Я дал авиатору произвести над собой еще один медицинский эксперимент. Он прошел с тем же, примерно, результатом, но с разницей, что слегка разболелась голова.
– Собачий кал, - прокомментировала готика Марфа.
– Лошадиные яблоки твой бульбулятор, Шевченко. Ты давай, хвостом рули. Еще врежемся во что-нибудь лишнее. А ты сядь незнакомец, обниму тебя.
Я присел на пол кабины рядом с готикой Марфой. Головокружение меня тогда обязывало присесть. Готика Марфа нежно перекинула тонкую руку с голубыми прожилками через мою шею, и сунула мне под нос перевернутую пластиковую бутыль с отрезанным горлом, в которой клубился молочный дым.
– Дыши глубже, - велела готика Марфа.
– Вдохни все, и не выдыхай, сколь волынка позволит.
Я исполнил, как она велела. И когда я выпустил дым из легких, я вдруг хихикнул.
– Давление масла падает, - озабоченно поделился он с экипажем.
– Педалью накачай, - посоветовал милый Генрих.
– А стрелка на месте, - возразил пилот, после, как что-то растоптал сорок четвертым полуботинком.
– Хорошо, - сказал милый Генрих, раскуривая заново обрезок металлической трубы.
– Значит, не украли.
Я рассмеялся.
– Вы что?
– спросил милый Генрих.
– Вы не смейтесь. Дело серьезное.
– Мундштук у вас смешной, - не удержавшись, я снова прыснул.
– Мундштук для сигар. Вы его Ростову на именины дайте.
– Ко мне, бургомистр, - сурово приказал милый Генрих.
– Оставьте молодежь молодежи. У меня до вас деликатное поручение.
Должно быть, Максимович обернулся командиром эскадрильи, и я сел рядом с ним. Совершил мягкую посадку на дно перевернутого «бульбулятора».
– По-моему, вы пьяны, штурман, - сказал Генрих.

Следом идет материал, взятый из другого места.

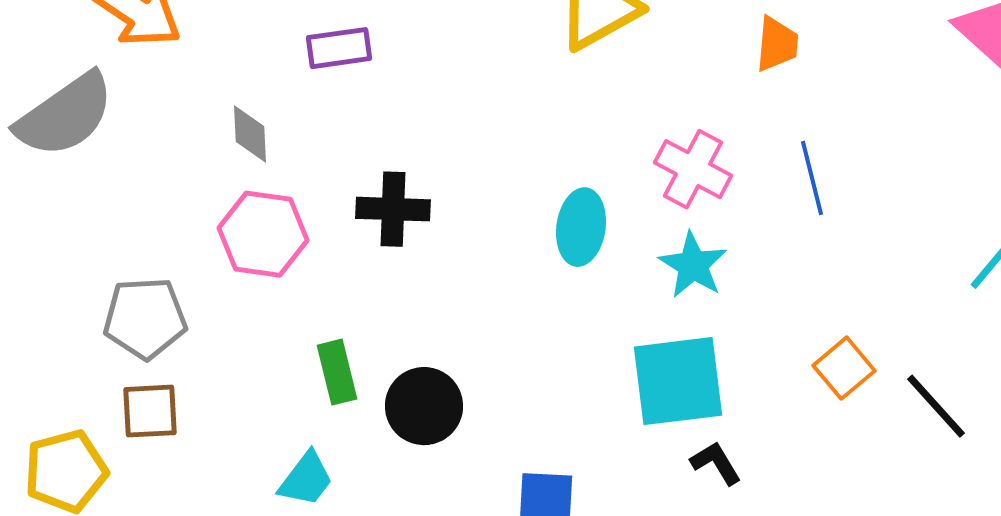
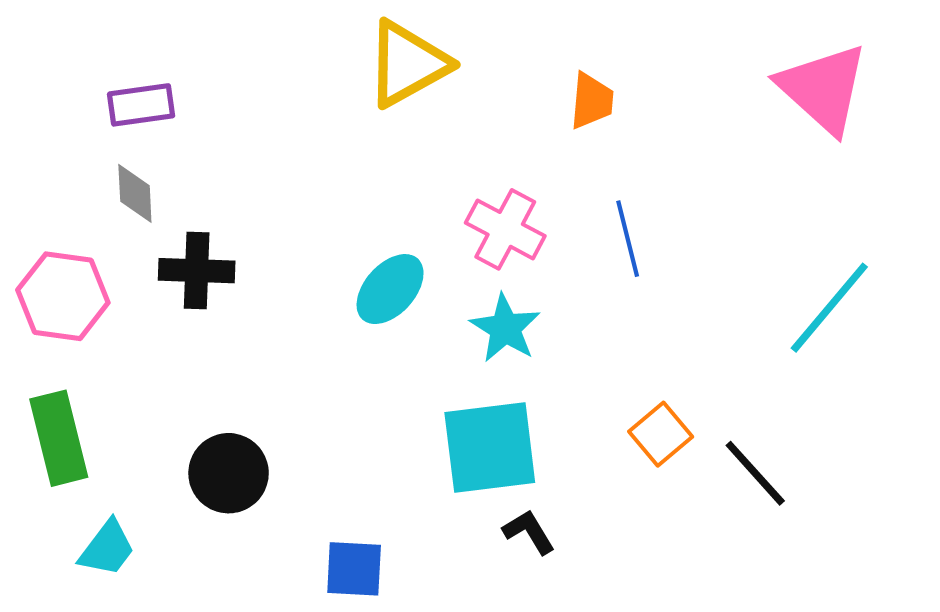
gray diamond: (250, 134) -> (135, 193), moved
cyan ellipse: (581, 227) -> (390, 289), turned 34
green rectangle: (337, 372) -> (59, 438), moved, size x1.4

Сунув мне обрезок трубы, он поднес зажженную спичку к шарику на потешной десертной ложечке.
– Вдуньте в прибор. Но внутрь себя. Официально.
Я засосал дым из трубы.
– Не дышите, - озабоченно распорядился лечащий врач, щупая пульс на моем запястье. Я снова задержал дым каннабиса в легких органах.
– Дышите, - милый доктор похлопал меня по плечу.
– Одевайтесь. Нет у вас никакого триппера.
Я выдохнул, и рассмеялся. Я прикинул, чтобы мне еще надеть, и с кого это снять.
– Расслабьтесь, - шепнул мне хирург.
– Дело серьезное. Продольный мозг я вам удалил. А ты, Сикорский хренов, свою телегу с ручника наперед сними. Так мы хрен долетим до восточного полюса.
– Забыл, где тут ручник, - милый Шевченко долго сопел, шаря под приборной доской.
– Техника новая. Все переставили. Может, вообще украли.
– Ты его в грузовом отделении забыл. Принеси, потом снимешь.
Белобрысый пилот дернул себя за усы, чтобы стрелки зафиксировать, и полез в бомболюк, через который мы с готом Василием еще прежде в кабину попали.
– Забавно, что полюс восточный, - я хихикнул.
– Не смешно, - помрачнел Максимович.
– Если бы западный, тогда смешно. Послушайте, я Шевченко спустил. Подальше от слухов. Он со всеми запасами RM 20/20 утром эвакуируется на МИ-10 версия «К». И с господином Ростовым. Крейсерская скорость 160 миль по Фаренгейту. Грузоподъемность 43 тонны по Кельвину. Пилот Шевченко. Знакомы?
– Бургомистр, - я протянул руку Максимовичу.
Он пожал ее, и продолжил.
– Этого хватит, чтобы вывезти полный боекомплект. С вертолета гений Чистяков «Кениг-Рей» дистанционно запустит. Они хотят устранить все следы производства и свидетелей.